Brauche ich als Unternehmen zwingend eine „Erklärung“?

Das BFSG verlangt Informationen zur Barrierefreiheit deiner Dienstleistung – das Format ist freier als bei Behörden. Eine strukturierte Erklärung nach Variante A ist der bewährte Weg, diese Pflicht zu erfüllen und gleichzeitig Vertrauen aufzubauen. Ob du überhaupt betroffen bist, klärt der BFSG-Check.

Darf ich „vollständig vereinbar“ schreiben?

Nur, wenn eine aktuelle Prüfung das trägt – realistisch nach einem BITV-Test oder Audit ohne offene Befunde. Die ehrliche Selbsteinschätzung ist fast immer „teilweise vereinbar“ mit konkretem Fahrplan.

Wie oft muss die Erklärung aktualisiert werden?

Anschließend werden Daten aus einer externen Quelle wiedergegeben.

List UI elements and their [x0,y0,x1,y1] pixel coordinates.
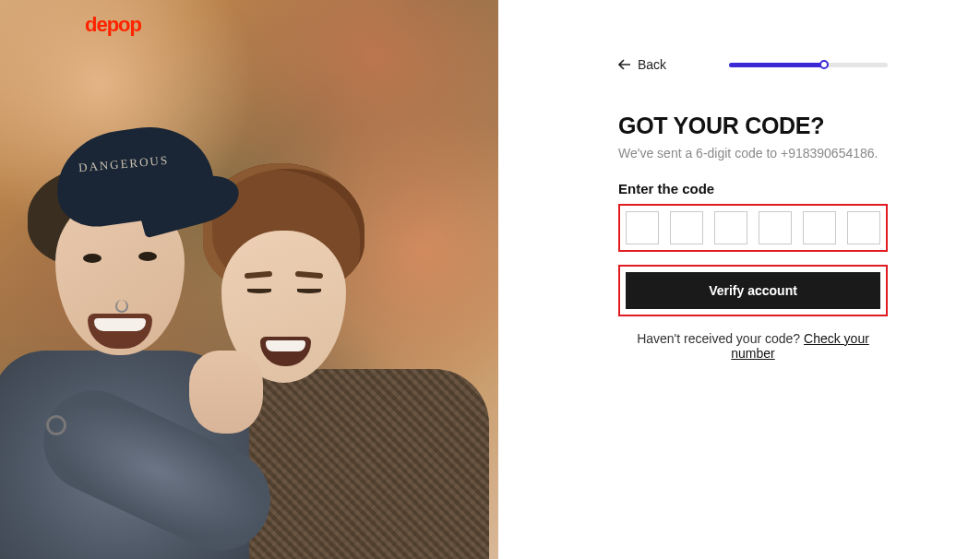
page-heading: GOT YOUR CODE? [618,113,888,139]
code-digit-5[interactable] [803,211,836,244]
code-input-group [626,211,880,244]
brand-logo: depop [85,13,141,37]
code-digit-4[interactable] [759,211,792,244]
code-digit-3[interactable] [714,211,747,244]
arrow-left-icon [618,59,631,70]
resend-row: Haven't received your code? Check your n… [618,331,888,361]
page-subtext: We've sent a 6-digit code to +9183906541… [618,146,888,161]
hero-image-panel: depop DANGEROUS [0,0,498,559]
back-button[interactable]: Back [618,57,666,72]
code-digit-6[interactable] [847,211,880,244]
progress-thumb [819,60,829,69]
verify-button-highlight: Verify account [618,265,888,316]
resend-prefix: Haven't received your code? [637,331,804,346]
code-field-label: Enter the code [618,181,888,196]
verify-account-button[interactable]: Verify account [626,272,880,309]
progress-bar [729,63,888,67]
code-digit-1[interactable] [626,211,659,244]
code-input-highlight [618,204,888,252]
back-label: Back [638,57,666,72]
top-bar: Back [618,57,888,72]
progress-fill [729,63,824,67]
form-panel: Back GOT YOUR CODE? We've sent a 6-digit… [498,0,980,559]
code-digit-2[interactable] [670,211,703,244]
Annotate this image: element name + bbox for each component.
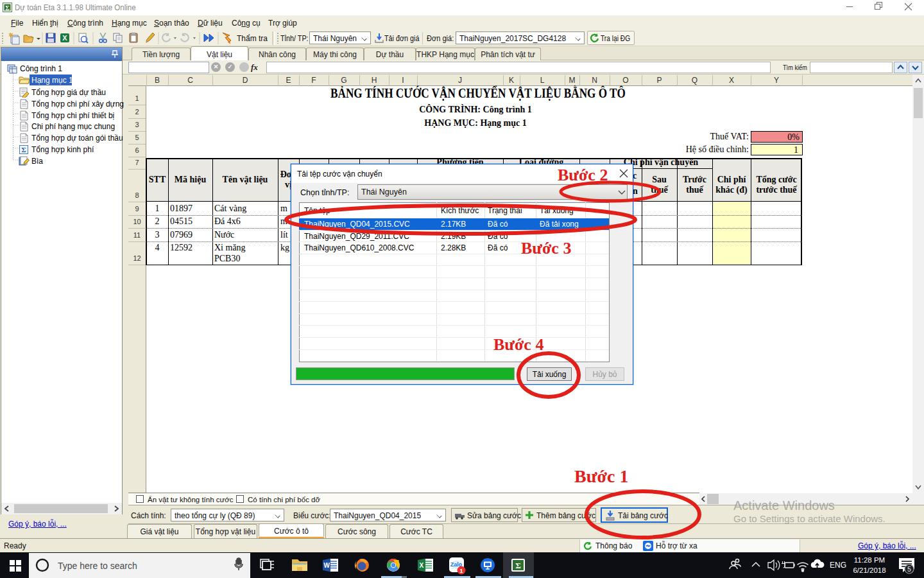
svg-text:X: X: [420, 562, 424, 569]
svg-text:W: W: [324, 562, 330, 569]
svg-text:5: 5: [907, 565, 911, 573]
svg-text:Σ: Σ: [515, 561, 521, 570]
svg-text:1: 1: [459, 567, 463, 574]
svg-text:Type here to search: Type here to search: [58, 561, 137, 571]
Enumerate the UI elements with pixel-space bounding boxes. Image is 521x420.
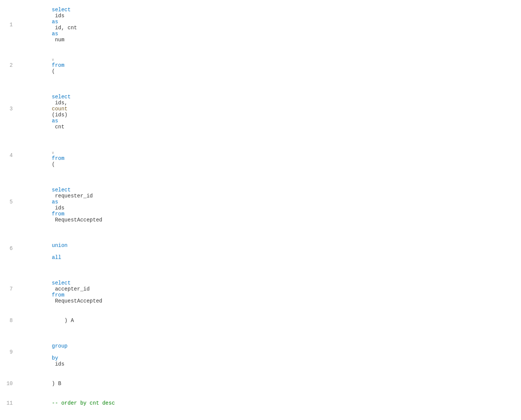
line-number-3: 3 — [0, 81, 19, 137]
fold-icon-2[interactable]: ∨ — [52, 57, 56, 62]
code-content-5: select requester_id as ids from RequestA… — [19, 174, 521, 230]
code-content-10: ) B — [19, 374, 521, 393]
line-number-11: 11 — [0, 393, 19, 413]
line-number-12: 12 — [0, 413, 19, 420]
code-table: 1 select ids as id, cnt as num 2 ∨ from … — [0, 0, 521, 420]
code-row-12: 12 -- limit 1; — [0, 413, 521, 420]
code-content-12: -- limit 1; — [19, 413, 521, 420]
code-row-3: 3 select ids, count (ids) as cnt — [0, 81, 521, 137]
code-content-7: select accepter_id from RequestAccepted — [19, 267, 521, 311]
code-row-10: 10 ) B — [0, 374, 521, 393]
kw-select: select — [52, 7, 71, 13]
line-number-8: 8 — [0, 311, 19, 330]
fold-icon-4[interactable]: ∨ — [52, 151, 56, 155]
code-content-9: group by ids — [19, 330, 521, 374]
line-number-10: 10 — [0, 374, 19, 393]
code-row-11: 11 -- order by cnt desc — [0, 393, 521, 413]
line-number-5: 5 — [0, 174, 19, 230]
code-content-1: select ids as id, cnt as num — [19, 0, 521, 50]
line-number-1: 1 — [0, 0, 19, 50]
code-content-6: union all — [19, 230, 521, 267]
line-number-7: 7 — [0, 267, 19, 311]
line-number-2: 2 — [0, 50, 19, 81]
code-content-8: ) A — [19, 311, 521, 330]
code-content-3: select ids, count (ids) as cnt — [19, 81, 521, 137]
code-row-2: 2 ∨ from ( — [0, 50, 521, 81]
line-number-9: 9 — [0, 330, 19, 374]
code-row-9: 9 group by ids — [0, 330, 521, 374]
code-row-6: 6 union all — [0, 230, 521, 267]
code-row-5: 5 select requester_id as ids from Reques… — [0, 174, 521, 230]
code-row-8: 8 ) A — [0, 311, 521, 330]
code-content-2: ∨ from ( — [19, 50, 521, 81]
line-number-6: 6 — [0, 230, 19, 267]
line-number-4: 4 — [0, 137, 19, 174]
code-editor[interactable]: 1 select ids as id, cnt as num 2 ∨ from … — [0, 0, 521, 420]
code-row-7: 7 select accepter_id from RequestAccepte… — [0, 267, 521, 311]
code-content-4: ∨ from ( — [19, 137, 521, 174]
code-row-4: 4 ∨ from ( — [0, 137, 521, 174]
code-content-11: -- order by cnt desc — [19, 393, 521, 413]
code-row-1: 1 select ids as id, cnt as num — [0, 0, 521, 50]
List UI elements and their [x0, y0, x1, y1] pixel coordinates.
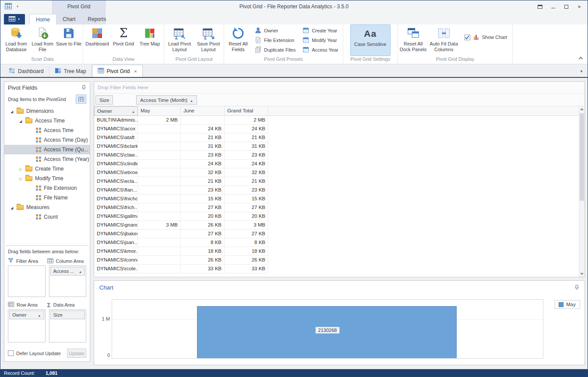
- pivot-cell-may[interactable]: [138, 195, 181, 203]
- pivot-row[interactable]: BUILTIN\Adminis... 2 MB 2 MB: [94, 116, 584, 125]
- pivot-cell-grand-total[interactable]: 24 KB: [225, 125, 268, 133]
- show-chart-toggle[interactable]: Show Chart: [460, 34, 511, 41]
- tree-expander-icon[interactable]: [19, 175, 25, 182]
- pivot-row-header-cell[interactable]: DYNAMICS\flan...: [94, 186, 138, 195]
- drop-filter-zone[interactable]: Drop Filter Fields Here: [94, 82, 584, 94]
- pivot-cell-grand-total[interactable]: 27 KB: [225, 203, 268, 212]
- dashboard-button[interactable]: Dashboard: [84, 24, 110, 56]
- pivot-cell-grand-total[interactable]: 33 KB: [225, 265, 268, 273]
- row-area-box[interactable]: Owner: [8, 309, 46, 342]
- qat-customize-button[interactable]: ▼: [16, 6, 19, 8]
- pivot-col-header-june[interactable]: June: [181, 106, 225, 116]
- pivot-row-header-cell[interactable]: DYNAMICS\fnichols: [94, 195, 138, 203]
- pivot-cell-may[interactable]: [138, 256, 181, 265]
- pivot-row[interactable]: DYNAMICS\gnance 3 MB 26 KB 3 MB: [94, 221, 584, 230]
- tree-item[interactable]: Count: [4, 212, 90, 222]
- pivot-cell-grand-total[interactable]: 27 KB: [225, 230, 268, 238]
- ribbon-tab-chart[interactable]: Chart: [56, 14, 81, 24]
- tree-item[interactable]: Access Time: [4, 126, 90, 135]
- pivot-row-header-cell[interactable]: DYNAMICS\jbaker: [94, 230, 138, 238]
- pivot-cell-grand-total[interactable]: 26 KB: [225, 256, 268, 265]
- pivot-cell-may[interactable]: [138, 186, 181, 195]
- pivot-row[interactable]: DYNAMICS\ecla... 21 KB 21 KB: [94, 177, 584, 186]
- pivot-cell-june[interactable]: 23 KB: [181, 151, 225, 160]
- pivot-row-header-cell[interactable]: DYNAMICS\claw...: [94, 151, 138, 160]
- modify-year-preset-button[interactable]: Modify Year: [299, 35, 342, 45]
- pivot-cell-june[interactable]: 21 KB: [181, 133, 225, 142]
- tree-expander-icon[interactable]: [11, 108, 17, 114]
- ribbon-tab-reports[interactable]: Reports: [81, 14, 112, 24]
- ribbon-tab-home[interactable]: Home: [29, 14, 56, 24]
- row-area-field-owner[interactable]: Owner: [9, 311, 44, 319]
- pivot-row[interactable]: DYNAMICS\gallman 20 KB 20 KB: [94, 212, 584, 221]
- save-to-file-button[interactable]: Save to File: [56, 24, 82, 56]
- reset-all-dock-panels-button[interactable]: Reset All Dock Panels: [399, 24, 428, 56]
- pivot-row[interactable]: DYNAMICS\flan... 23 KB 23 KB: [94, 186, 584, 195]
- save-pivot-layout-button[interactable]: Σ Save Pivot Layout: [194, 24, 223, 56]
- pivot-cell-grand-total[interactable]: 31 KB: [225, 142, 268, 151]
- data-area-box[interactable]: Size: [49, 309, 87, 342]
- pivot-row-header-cell[interactable]: DYNAMICS\frich...: [94, 203, 138, 212]
- update-button[interactable]: Update: [67, 349, 86, 358]
- vertical-scrollbar[interactable]: [579, 106, 584, 277]
- column-area-field-access-time[interactable]: Access ...: [50, 267, 85, 276]
- doc-tab-dashboard[interactable]: Dashboard: [4, 66, 49, 77]
- pivot-row-header-cell[interactable]: DYNAMICS\gnance: [94, 221, 138, 230]
- pivot-row-header-cell[interactable]: DYNAMICS\ebrown: [94, 168, 138, 177]
- tree-item[interactable]: Dimensions: [4, 106, 90, 116]
- pivot-cell-june[interactable]: 27 KB: [181, 230, 225, 238]
- pivot-row-header-cell[interactable]: DYNAMICS\kmor...: [94, 247, 138, 256]
- pivot-row[interactable]: DYNAMICS\frich... 27 KB 27 KB: [94, 203, 584, 212]
- column-area-box[interactable]: Access ...: [49, 265, 87, 297]
- tree-item[interactable]: Access Time (Day): [4, 135, 90, 145]
- pivot-cell-may[interactable]: [138, 151, 181, 160]
- pivot-cell-may[interactable]: [138, 212, 181, 221]
- pivot-row-field-owner[interactable]: Owner: [94, 106, 138, 116]
- pivot-cell-grand-total[interactable]: 3 MB: [225, 221, 268, 230]
- pivot-row-header-cell[interactable]: DYNAMICS\acox: [94, 125, 138, 133]
- pivotgrid-layout-button[interactable]: [76, 94, 86, 104]
- pivot-cell-may[interactable]: [138, 125, 181, 133]
- pin-icon[interactable]: [81, 85, 86, 91]
- pivot-grid-button[interactable]: Σ Pivot Grid: [110, 24, 137, 56]
- pivot-row[interactable]: DYNAMICS\lconner 26 KB 26 KB: [94, 256, 584, 265]
- pin-icon[interactable]: [574, 285, 579, 290]
- tree-item[interactable]: File Name: [4, 193, 90, 202]
- pivot-cell-may[interactable]: [138, 203, 181, 212]
- minimize-button[interactable]: [546, 2, 560, 12]
- maximize-button[interactable]: [560, 2, 573, 12]
- pivot-cell-june[interactable]: 24 KB: [181, 125, 225, 133]
- pivot-cell-june[interactable]: 31 KB: [181, 142, 225, 151]
- defer-layout-update-toggle[interactable]: Defer Layout Update: [8, 350, 61, 356]
- pivot-cell-may[interactable]: 3 MB: [138, 221, 181, 230]
- pivot-cell-june[interactable]: 26 KB: [181, 256, 225, 265]
- pivot-cell-may[interactable]: [138, 230, 181, 238]
- pivot-row[interactable]: DYNAMICS\ebrown 32 KB 32 KB: [94, 168, 584, 177]
- tree-expander-icon[interactable]: [19, 166, 25, 172]
- pivot-cell-may[interactable]: [138, 247, 181, 256]
- pivot-col-header-grand-total[interactable]: Grand Total: [225, 106, 268, 116]
- pivot-row-header-cell[interactable]: DYNAMICS\ecla...: [94, 177, 138, 186]
- pivot-cell-june[interactable]: 23 KB: [181, 186, 225, 195]
- tree-item[interactable]: Access Time (Qu...: [4, 145, 90, 154]
- pivot-cell-june[interactable]: 20 KB: [181, 212, 225, 221]
- pivot-row-header-cell[interactable]: DYNAMICS\lconner: [94, 256, 138, 265]
- ribbon-category-label[interactable]: Pivot Grid: [52, 0, 106, 13]
- pivot-col-header-may[interactable]: May: [138, 106, 181, 116]
- data-area-field-size[interactable]: Size: [50, 311, 85, 319]
- pivot-row[interactable]: DYNAMICS\jbaker 27 KB 27 KB: [94, 230, 584, 238]
- pivot-cell-june[interactable]: 21 KB: [181, 177, 225, 186]
- tree-item[interactable]: Measures: [4, 202, 90, 212]
- scroll-up-icon[interactable]: [579, 106, 584, 112]
- pivot-row-header-cell[interactable]: DYNAMICS\clindley: [94, 160, 138, 168]
- pivot-row[interactable]: DYNAMICS\fnichols 15 KB 15 KB: [94, 195, 584, 203]
- create-year-preset-button[interactable]: Create Year: [299, 26, 342, 35]
- pivot-cell-may[interactable]: [138, 133, 181, 142]
- pivot-column-field-access-time-month[interactable]: Access Time (Month): [136, 95, 197, 105]
- collapse-ribbon-button[interactable]: [579, 57, 583, 61]
- pivot-cell-may[interactable]: [138, 238, 181, 247]
- file-extension-preset-button[interactable]: File Extension: [251, 35, 299, 45]
- access-year-preset-button[interactable]: Access Year: [299, 45, 342, 55]
- pivot-cell-grand-total[interactable]: 15 KB: [225, 195, 268, 203]
- tree-item[interactable]: Create Time: [4, 164, 90, 174]
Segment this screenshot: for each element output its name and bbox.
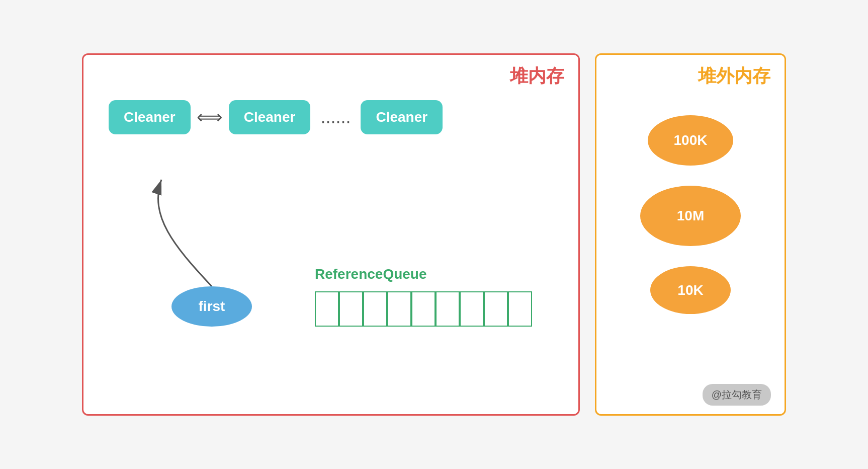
ref-cell-4 bbox=[387, 291, 411, 327]
watermark: @拉勾教育 bbox=[703, 384, 771, 406]
cleaner-row: Cleaner ⟺ Cleaner ...... Cleaner bbox=[109, 100, 568, 134]
ref-queue-label: ReferenceQueue bbox=[315, 266, 427, 282]
cleaner-box-2: Cleaner bbox=[229, 100, 311, 134]
offheap-ellipse-100k: 100K bbox=[648, 115, 733, 166]
offheap-ellipse-10m: 10M bbox=[640, 186, 741, 246]
dots: ...... bbox=[320, 107, 351, 128]
ref-cell-9 bbox=[508, 291, 532, 327]
double-arrow-1: ⟺ bbox=[197, 107, 223, 128]
offheap-ellipses: 100K 10M 10K bbox=[606, 115, 774, 314]
offheap-panel: 堆外内存 100K 10M 10K bbox=[595, 53, 786, 416]
ref-cell-2 bbox=[339, 291, 363, 327]
ref-cell-5 bbox=[411, 291, 436, 327]
heap-panel: 堆内存 Cleaner ⟺ Cleaner ...... Cleaner bbox=[82, 53, 580, 416]
ref-cell-7 bbox=[460, 291, 484, 327]
ref-queue-grid bbox=[315, 291, 532, 327]
cleaner-box-3: Cleaner bbox=[361, 100, 443, 134]
ref-cell-3 bbox=[363, 291, 387, 327]
ref-cell-1 bbox=[315, 291, 339, 327]
offheap-ellipse-10k: 10K bbox=[650, 266, 731, 314]
cleaner-box-1: Cleaner bbox=[109, 100, 191, 134]
first-ellipse: first bbox=[171, 286, 252, 327]
offheap-label: 堆外内存 bbox=[698, 64, 770, 89]
ref-cell-6 bbox=[436, 291, 460, 327]
main-container: 堆内存 Cleaner ⟺ Cleaner ...... Cleaner bbox=[82, 53, 786, 416]
ref-cell-8 bbox=[484, 291, 508, 327]
heap-label: 堆内存 bbox=[510, 64, 564, 89]
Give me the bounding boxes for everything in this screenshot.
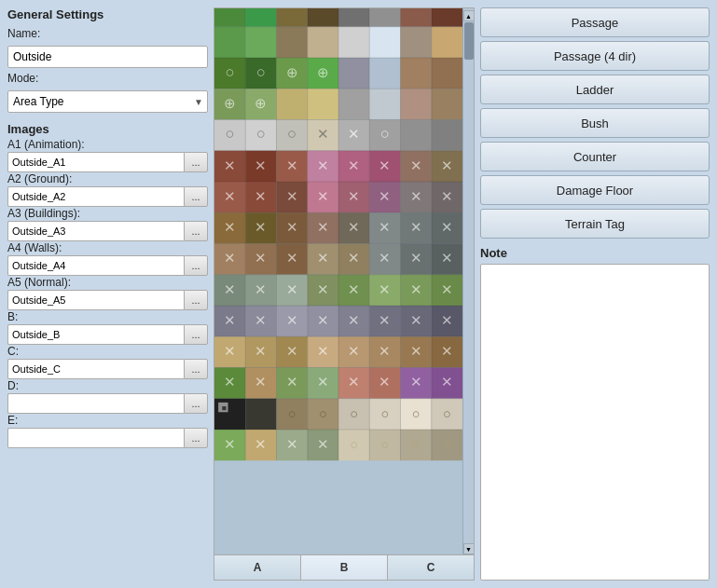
- svg-text:○: ○: [412, 406, 421, 421]
- svg-text:✕: ✕: [317, 437, 329, 452]
- svg-text:✕: ✕: [348, 251, 360, 266]
- e-browse-button[interactable]: ...: [184, 428, 208, 448]
- scroll-down-button[interactable]: ▼: [463, 543, 475, 554]
- svg-text:✕: ✕: [441, 189, 453, 204]
- svg-rect-2: [277, 8, 308, 27]
- a1-input[interactable]: [7, 152, 184, 172]
- passage-button[interactable]: Passage: [480, 7, 710, 37]
- svg-text:○: ○: [350, 437, 358, 452]
- a1-browse-button[interactable]: ...: [184, 152, 208, 172]
- svg-rect-22: [401, 58, 432, 89]
- general-settings-title: General Settings: [7, 7, 208, 21]
- note-textarea[interactable]: [480, 264, 710, 581]
- svg-text:✕: ✕: [379, 313, 391, 328]
- svg-text:✕: ✕: [410, 282, 422, 297]
- svg-text:✕: ✕: [224, 189, 236, 204]
- svg-rect-10: [277, 27, 308, 58]
- svg-text:✕: ✕: [255, 220, 267, 235]
- svg-rect-33: [369, 89, 400, 119]
- a4-input[interactable]: [7, 255, 184, 276]
- svg-text:✕: ✕: [286, 158, 298, 173]
- svg-text:✕: ✕: [410, 313, 422, 328]
- scroll-thumb[interactable]: [464, 22, 474, 60]
- svg-text:✕: ✕: [224, 344, 236, 359]
- svg-text:✕: ✕: [317, 220, 329, 235]
- svg-text:✕: ✕: [379, 375, 391, 390]
- b-label: B:: [7, 310, 208, 323]
- bush-button[interactable]: Bush: [480, 108, 710, 138]
- svg-text:○: ○: [350, 406, 358, 421]
- svg-text:✕: ✕: [410, 251, 422, 266]
- d-browse-button[interactable]: ...: [184, 393, 208, 414]
- a3-browse-button[interactable]: ...: [184, 221, 208, 241]
- c-input[interactable]: [7, 359, 184, 379]
- tileset-scrollbar[interactable]: ▲ ▼: [462, 8, 474, 554]
- svg-text:✕: ✕: [255, 344, 267, 359]
- note-label: Note: [480, 246, 710, 260]
- a5-input[interactable]: [7, 290, 184, 310]
- svg-rect-12: [338, 27, 369, 58]
- svg-text:✕: ✕: [317, 344, 329, 359]
- svg-rect-34: [401, 89, 432, 119]
- name-input[interactable]: [7, 46, 208, 68]
- e-input[interactable]: [7, 428, 184, 448]
- svg-text:✕: ✕: [441, 251, 453, 266]
- a1-label: A1 (Animation):: [7, 138, 208, 151]
- svg-rect-4: [338, 8, 369, 27]
- svg-text:✕: ✕: [379, 189, 391, 204]
- svg-text:⊕: ⊕: [317, 65, 329, 80]
- a5-row: ...: [7, 290, 208, 310]
- svg-text:✕: ✕: [224, 220, 236, 235]
- damage-floor-button[interactable]: Damage Floor: [480, 175, 710, 205]
- ladder-button[interactable]: Ladder: [480, 75, 710, 104]
- svg-text:○: ○: [380, 437, 389, 452]
- svg-text:⊕: ⊕: [286, 65, 298, 80]
- tab-c[interactable]: C: [388, 555, 474, 580]
- counter-button[interactable]: Counter: [480, 142, 710, 171]
- svg-text:○: ○: [287, 125, 296, 143]
- a3-input[interactable]: [7, 221, 184, 241]
- c-label: C:: [7, 345, 208, 358]
- mode-label: Mode:: [7, 72, 208, 85]
- terrain-tag-button[interactable]: Terrain Tag: [480, 209, 710, 239]
- svg-text:✕: ✕: [348, 158, 360, 173]
- a2-browse-button[interactable]: ...: [184, 186, 208, 207]
- a1-row: ...: [7, 152, 208, 172]
- a5-browse-button[interactable]: ...: [184, 290, 208, 310]
- svg-text:✕: ✕: [317, 251, 329, 266]
- svg-text:✕: ✕: [348, 127, 360, 142]
- tab-b[interactable]: B: [301, 555, 388, 580]
- svg-text:✕: ✕: [224, 437, 236, 452]
- svg-rect-30: [277, 89, 308, 119]
- svg-text:✕: ✕: [224, 282, 236, 297]
- passage-4dir-button[interactable]: Passage (4 dir): [480, 41, 710, 71]
- a4-row: ...: [7, 255, 208, 276]
- tab-a[interactable]: A: [214, 555, 301, 580]
- svg-rect-14: [401, 27, 432, 58]
- svg-text:○: ○: [380, 406, 389, 421]
- svg-text:○: ○: [256, 125, 266, 143]
- b-input[interactable]: [7, 324, 184, 345]
- b-row: ...: [7, 324, 208, 345]
- a4-browse-button[interactable]: ...: [184, 255, 208, 276]
- scroll-up-button[interactable]: ▲: [463, 10, 475, 21]
- c-browse-button[interactable]: ...: [184, 359, 208, 379]
- svg-text:✕: ✕: [379, 344, 391, 359]
- d-input[interactable]: [7, 393, 184, 414]
- svg-text:✕: ✕: [441, 158, 453, 173]
- svg-text:✕: ✕: [441, 344, 453, 359]
- svg-rect-11: [308, 27, 338, 58]
- mode-select[interactable]: Area Type World Type: [7, 90, 208, 113]
- tileset-display[interactable]: ○ ○ ⊕ ⊕ ⊕ ⊕: [214, 8, 462, 554]
- svg-text:✕: ✕: [286, 313, 298, 328]
- images-title: Images: [7, 122, 208, 136]
- svg-rect-44: [401, 119, 432, 150]
- a5-label: A5 (Normal):: [7, 276, 208, 289]
- svg-text:✕: ✕: [286, 189, 298, 204]
- svg-text:✕: ✕: [410, 375, 422, 390]
- svg-text:✕: ✕: [317, 313, 329, 328]
- b-browse-button[interactable]: ...: [184, 324, 208, 345]
- svg-text:○: ○: [256, 63, 266, 81]
- svg-text:✕: ✕: [286, 437, 298, 452]
- a2-input[interactable]: [7, 186, 184, 207]
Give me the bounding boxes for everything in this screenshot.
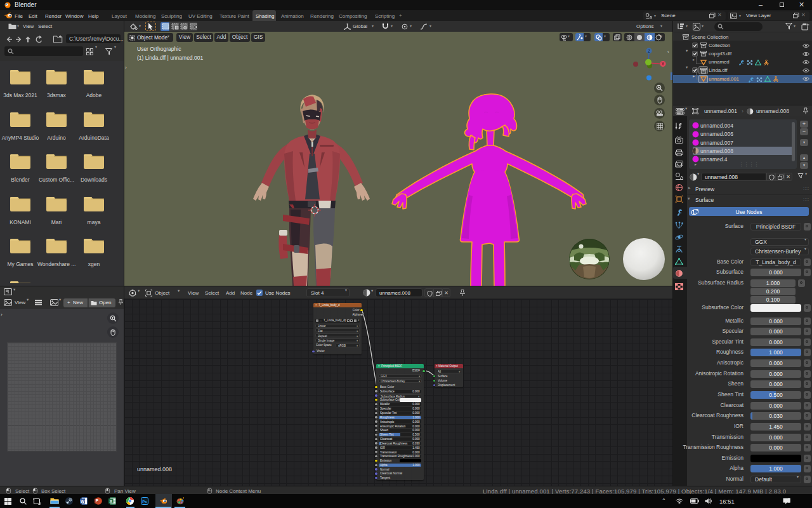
svg-text:Ps: Ps bbox=[142, 500, 147, 504]
svg-text:W: W bbox=[81, 499, 85, 504]
svg-text:Z: Z bbox=[648, 49, 650, 53]
svg-text:P: P bbox=[96, 498, 99, 503]
svg-text:X: X bbox=[662, 62, 665, 66]
svg-text:X: X bbox=[110, 499, 113, 504]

Öffentliche Stellen: regelmäßig, praktisch jährlich sowie bei wesentlichen Änderungen der Website. Unternehmen: immer dann, wenn sich Angebot oder Barrierefreiheits-Stand ändern – der Jahresrhythmus ist auch hier eine gute Selbstverpflichtung.

Fazit

Zwei Vorlagen, ein Prinzip: ehrlich dokumentieren, erreichbar sein, Datum pflegen. Die Erklärung ist kein Feigenblatt, sondern das öffentliche Gesicht deiner Barrierefreiheits-Arbeit – wie diese Website es mit ihrer eigenen Barrierefreiheitserklärung vormacht. Den Weg dorthin beschreiben Barrierefreiheitserklärung erstellen und die Checklisten.